Peas on the other hand are definitely stimulated with traces of boric acid, concentrations of 1/100,000 and less causing an improvement in growth, while under some experimental conditions even higher amounts of boric acid were beneficial. All the stimulated plants showed the characteristic dark green colour which seems to be associated with the presence of minute traces of boron in the nutritive solution. An interesting morphological feature was the strong development of small side shoots from the base of the plants in the presence of medium amounts of boric acid, from 1 part in 100,000 downwards. This gave rise to a certain bushiness of growth, which was less evident as the concentration of the stimulant decreased. The general outcome of the tests seems to be that boric acid needs to be supplied in relatively great strength to be fatal to pea plants, and that the toxic action gives place to a stimulative one high up in the scale of concentration. As far as experiments have already gone it seems as though the stimulation is not a progressive one, as the effect of 1/100,000 boric acid is as good as that of 1/20,000,000, a flat curve connecting the two. This, however, needs confirmation.

Yellow lupins also give some evidence of stimulation with concentrations of about 1/50,000 boric acid, the improvement being far more strongly marked in some sets of experiments than in others.

III. Effect of Boron Compounds on Certain of the Lower Plants.

Our knowledge of the action of boron on the lower plants is less definite and complete than with regard to the higher plants. [Morel (1892)] found that boric acid acts as a strong poison to the lower fungi and similar organisms, their development being completely arrested by very weak solutions of the acid. He suggested, on this account, that boric acid might be used in the same way as copper to attack such diseases as mildew, anthracnose, &c., which attack useful plants.

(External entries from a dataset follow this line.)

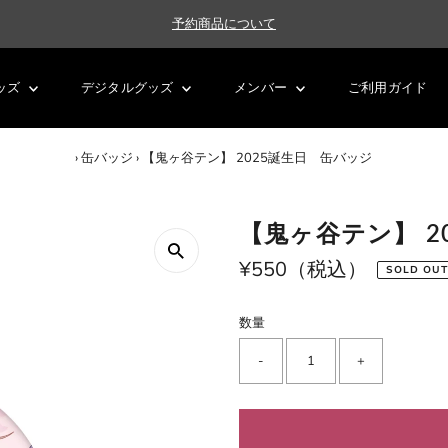
予約商品について
ッズ
デジタルグッズ
メンバー
ご利用ガイド
›
缶バッジ
›
【鬼ヶ谷テン】 2025誕生日 缶バッジ
【鬼ヶ谷テン】 2
通
¥550（税込）
SOLD OUT
常
価
数量
格
-
+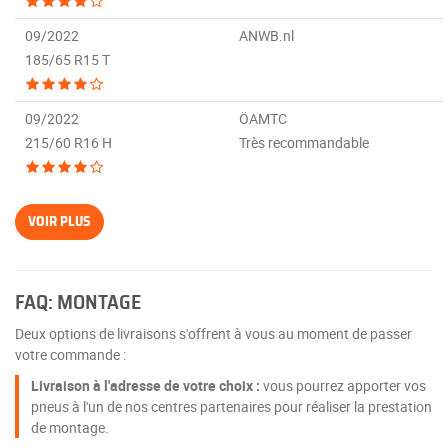
09/2022
ANWB.nl
185/65 R15 T
09/2022
ÖAMTC
215/60 R16 H
Très recommandable
VOIR PLUS
FAQ: MONTAGE
Deux options de livraisons s'offrent à vous au moment de passer
votre commande :
Livraison à l'adresse de votre choix :
vous pourrez apporter vos
pneus à l'un de nos centres partenaires pour réaliser la prestation
de montage.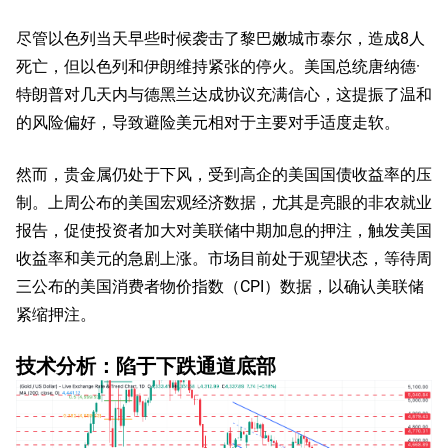
尽管以色列当天早些时候袭击了黎巴嫩城市泰尔，造成8人
死亡，但以色列和伊朗维持紧张的停火。美国总统唐纳德·
特朗普对几天内与德黑兰达成协议充满信心，这提振了温和
的风险偏好，导致避险美元相对于主要对手适度走软。
然而，贵金属仍处于下风，受到高企的美国国债收益率的压
制。上周公布的美国宏观经济数据，尤其是亮眼的非农就业
报告，促使投资者加大对美联储中期加息的押注，触发美国
收益率和美元的急剧上涨。市场目前处于观望状态，等待周
三公布的美国消费者物价指数（CPI）数据，以确认美联储
紧缩押注。
技术分析：陷于下跌通道底部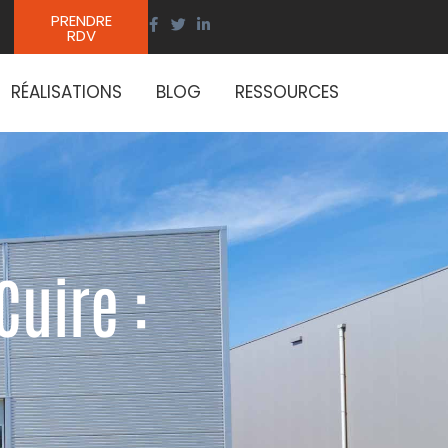
PRENDRE
RDV
RÉALISATIONS
BLOG
RESSOURCES
Cuire :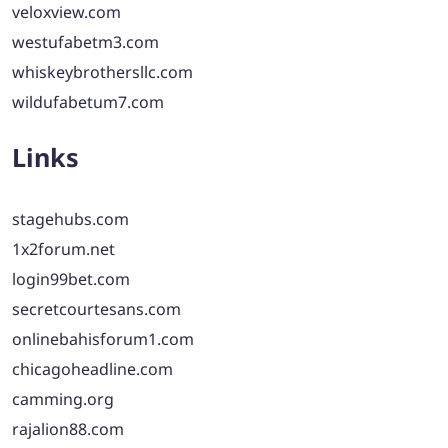
veloxview.com
westufabetm3.com
whiskeybrothersllc.com
wildufabetum7.com
Links
stagehubs.com
1x2forum.net
login99bet.com
secretcourtesans.com
onlinebahisforum1.com
chicagoheadline.com
camming.org
rajalion88.com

On the other hand [Loew (1892)] stated that such algae as Spirogyra and Vaucheria showed no harmful influence for many weeks when the culture water contained as much as ·2% (= 1/500) boric acid. This may be supplemented by a recent observation at Rothamsted, in which certain unicellular green algae (unidentified), were found growing at the bottom of a stoppered bottle containing a stock solution of 1/100 boric acid.

[Agulhon (1910 a)] dealt chiefly with yeasts and certain ferments, and found that yeasts grown in culture solutions are not influenced favourably or unfavourably by relatively large quantities of boric acid up to 1 gram per litre, while all development is checked with 10 grams per litre. The presence of boron affects the action of yeast on glucose and galactose. Galactose alone is not attacked even after 40 days in the presence of ·66% boric acid. When glucose is mixed with the galactose the latter is said to be at first left untouched, but later it disappears very slowly.

Boric acid exercises an antiseptic action on lactic ferments, 5 gm. per litre checking their action sufficiently to enable milk to remain uncoagulated. Lactic acid is still produced even with as much boric acid as 10 gm. per litre. The microbe is not actually killed by the boric acid, but its development is so arrested that reproduction cannot take place. The same phenomenon was observed with yeast. With moulds again, while no stimulation could be obtained with small quantities of boric acid, yet the toxic action does not begin to set in until 5 gm. boric acid per litre are present.